Par délibération du 25 juin 2018, la Ville de Marseille a approuvé d’une part le principe de mise à disposition par BEA au profit de l’association Théâtre Gymnase-Armand Hammer & Bernardines de l’ensemble immobilier tel que décrit précédemment.

Le présent rapport a pour objet d’approuver le projet du preneur à bail présenté comme suit :

  • l’ancien local commercial, situé au 94, la Canebière, accueillera une brasserie de qualité de type brasserie parisienne. Elle sera exploitée par le prestataire "Villa Gestion" par bail commercial conclu avec l’association. La brasserie sera ouverte durant 48 semaines par an environ en journée et en soirée les soirs de représentation ;
  • le local d’habitation anciennement aménagé en chambres pour étudiants, situé au 90 la Canebière, accueillera les bureaux du service billetterie des Théâtres du Gymnase et des Bernardines.
  • l’immeuble, sis 2 rue du Théâtre Français, accueillera au rez-de-chaussée une activité de type restauration complémentaire à la brasserie. Le premier étage sera transformé en espace de salle de restaurant privatisable. Cet espace sera utilisé à volonté par le Théâtre qui pourra également le louer à des entreprises partenaires.
    Enfin, au deuxième et au troisième étages de cet immeuble une résidence d’hébergements d’artistes, composée de deux appartements, sera installée.

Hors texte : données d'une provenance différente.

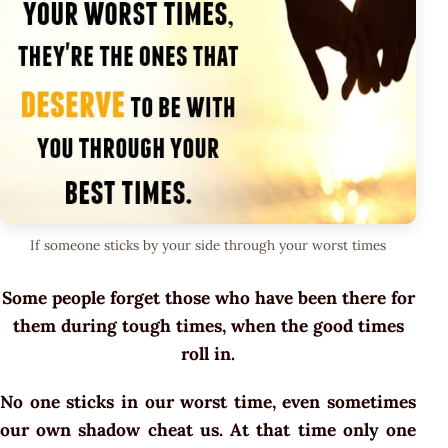
If someone sticks by your side through your worst times
Some people forget those who have been there for
them during tough times, when the good times
roll in.
No one sticks in our worst time, even sometimes
our own shadow cheat us. At that time only one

Enfin, un troisième établissement viendra compléter ce projet d’ensemble avec le rachat par l’association des Théâtres du droit au bail du restaurant « chez Fouad » sis 8 rue du Théâtre Français.
Ce lieu accueillera une restauration de type vapeur DIM SUM. Cette activité n’est pas comprise dans l’emprise du BEA.

LES MODALITÉS DU BAIL
En vue de la mise en oeuvre de cette offre, l’opérateur envisage un certain nombre d’aménagements de qualité pour un montant total de travaux de 3 047 650 euros HT. Le BEA sera conclu, entre la Ville de Marseille et l’association du Théâtre Gymnase-Armand Hammer & Bernardines pour une durée de 20 ans.
Le loyer annuel perçu par la Ville de Marseille sera composé :

  • d’une part fixe de 6 000 euros ;
  • d’une part variable de 10 % du résultat comptable des activités, prévues au présent bail, réalisées par l’association dés lors que ce résultat comptable excédera 30 000 euros.